• PROBLEM STATEMENT: Please give every record below again exactly, and keep the pictures out.

(DATASET begins)

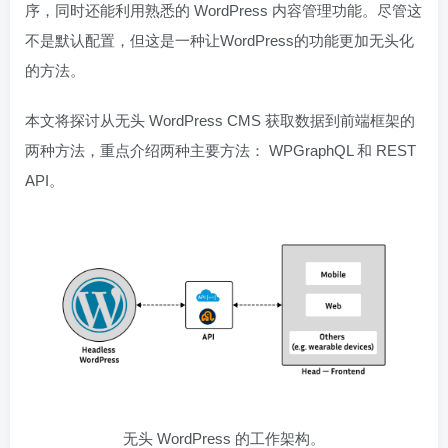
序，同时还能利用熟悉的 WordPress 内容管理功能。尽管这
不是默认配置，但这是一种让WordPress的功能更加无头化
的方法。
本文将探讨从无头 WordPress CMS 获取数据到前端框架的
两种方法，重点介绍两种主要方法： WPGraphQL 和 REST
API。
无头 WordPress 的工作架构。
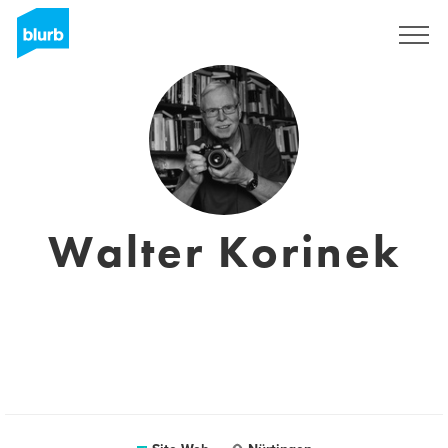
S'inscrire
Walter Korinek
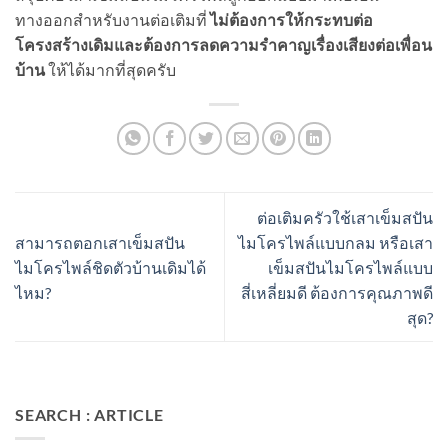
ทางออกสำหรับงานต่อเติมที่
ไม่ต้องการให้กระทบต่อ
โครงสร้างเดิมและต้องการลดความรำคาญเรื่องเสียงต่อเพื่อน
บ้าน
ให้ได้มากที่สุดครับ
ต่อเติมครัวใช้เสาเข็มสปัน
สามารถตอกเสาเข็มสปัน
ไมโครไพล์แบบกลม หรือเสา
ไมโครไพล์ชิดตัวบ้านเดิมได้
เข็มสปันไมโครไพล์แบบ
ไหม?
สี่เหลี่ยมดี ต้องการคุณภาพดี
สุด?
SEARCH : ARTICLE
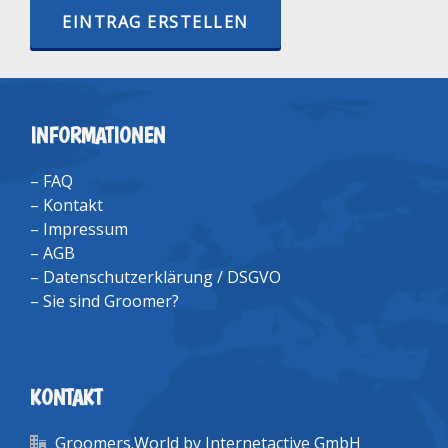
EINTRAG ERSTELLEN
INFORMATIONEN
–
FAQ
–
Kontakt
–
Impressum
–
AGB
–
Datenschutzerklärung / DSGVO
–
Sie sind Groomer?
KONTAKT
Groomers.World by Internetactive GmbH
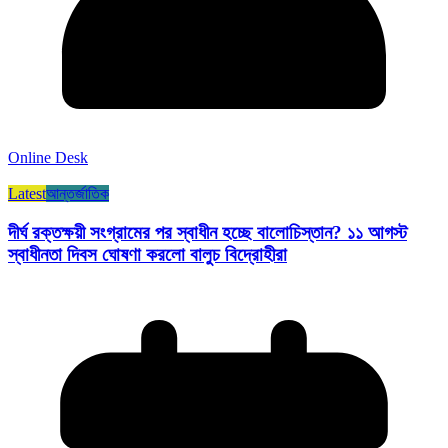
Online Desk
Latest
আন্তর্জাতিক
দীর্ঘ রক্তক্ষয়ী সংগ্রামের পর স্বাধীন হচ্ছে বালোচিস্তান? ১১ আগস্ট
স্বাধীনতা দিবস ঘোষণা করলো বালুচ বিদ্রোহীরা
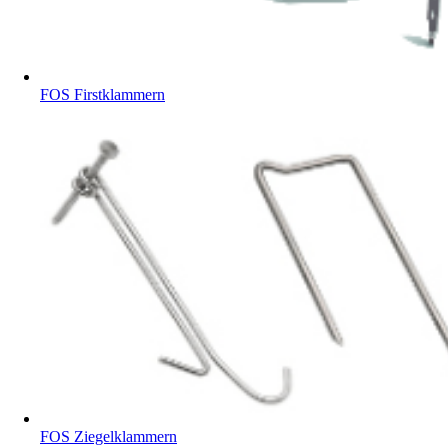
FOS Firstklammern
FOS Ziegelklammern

(DATASET ends)

• EXERCISE RESPONSE:
序，同时还能利用熟悉的 WordPress 内容管理功能。尽管这
不是默认配置，但这是一种让WordPress的功能更加无头化
的方法。
本文将探讨从无头 WordPress CMS 获取数据到前端框架的
两种方法，重点介绍两种主要方法： WPGraphQL 和 REST
API。
无头 WordPress 的工作架构。
S'inscrire
Walter Korinek
ทางออกสำหรับงานต่อเติมที่
ไม่ต้องการให้กระทบต่อ
โครงสร้างเดิมและต้องการลดความรำคาญเรื่องเสียงต่อเพื่อน
บ้าน
ให้ได้มากที่สุดครับ
ต่อเติมครัวใช้เสาเข็มสปัน
สามารถตอกเสาเข็มสปัน
ไมโครไพล์แบบกลม หรือเสา
ไมโครไพล์ชิดตัวบ้านเดิมได้
เข็มสปันไมโครไพล์แบบ
ไหม?
สี่เหลี่ยมดี ต้องการคุณภาพดี
สุด?
SEARCH : ARTICLE
EINTRAG ERSTELLEN
INFORMATIONEN
–
FAQ
–
Kontakt
–
Impressum
–
AGB
–
Datenschutzerklärung / DSGVO
–
Sie sind Groomer?
KONTAKT
Groomers.World by Internetactive GmbH
Online Desk
Latest
আন্তর্জাতিক
দীর্ঘ রক্তক্ষয়ী সংগ্রামের পর স্বাধীন হচ্ছে বালোচিস্তান? ১১ আগস্ট
স্বাধীনতা দিবস ঘোষণা করলো বালুচ বিদ্রোহীরা
FOS Firstklammern
FOS Ziegelklammern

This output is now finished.